**WORK REQUIRED**
For the data below, give again exactly the lines from the one containing "EKSTERNE NETTSTED" through the one containing "Davison, Oddvar Røyset, Eiliv Steinnes", both ends included, and no others.

**INFORMATION SHOWN**
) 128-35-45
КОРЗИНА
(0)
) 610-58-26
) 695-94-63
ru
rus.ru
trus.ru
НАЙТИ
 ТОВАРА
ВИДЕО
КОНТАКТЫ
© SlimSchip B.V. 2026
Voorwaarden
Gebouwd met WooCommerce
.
...
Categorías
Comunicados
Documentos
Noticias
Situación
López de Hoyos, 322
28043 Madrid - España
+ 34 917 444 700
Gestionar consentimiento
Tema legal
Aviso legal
--
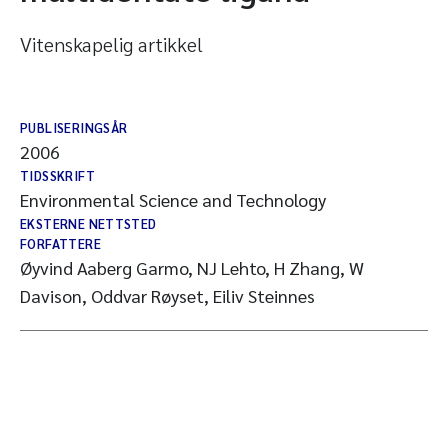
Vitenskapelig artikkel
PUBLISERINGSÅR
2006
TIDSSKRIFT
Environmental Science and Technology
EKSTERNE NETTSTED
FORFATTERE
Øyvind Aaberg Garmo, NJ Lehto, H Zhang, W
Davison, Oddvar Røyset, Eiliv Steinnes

**TASK ANSWER**
EKSTERNE NETTSTED
FORFATTERE
Øyvind Aaberg Garmo, NJ Lehto, H Zhang, W
Davison, Oddvar Røyset, Eiliv Steinnes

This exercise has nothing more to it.